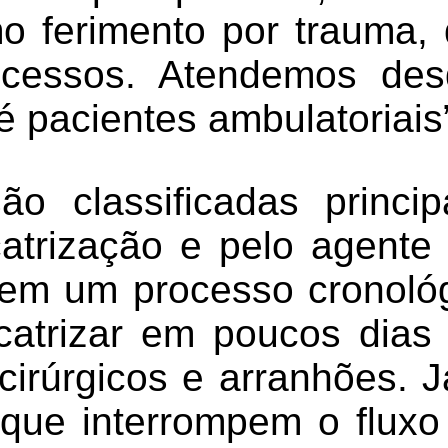
 ferimento por trauma,
scessos. Atendemos des
é pacientes ambulatoriais
ão classificadas princi
atrização e pelo agente
m um processo cronológ
catrizar em poucos dias
cirúrgicos e arranhões. J
que interrompem o flux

Task details
Pictures in the records are to be left out; repeat everything else exactly.

Written answer
 ferimento por trauma,
scessos. Atendemos des
é pacientes ambulatoriais
ão classificadas princi
atrização e pelo agente
m um processo cronológ
catrizar em poucos dias
cirúrgicos e arranhões. J
que interrompem o flux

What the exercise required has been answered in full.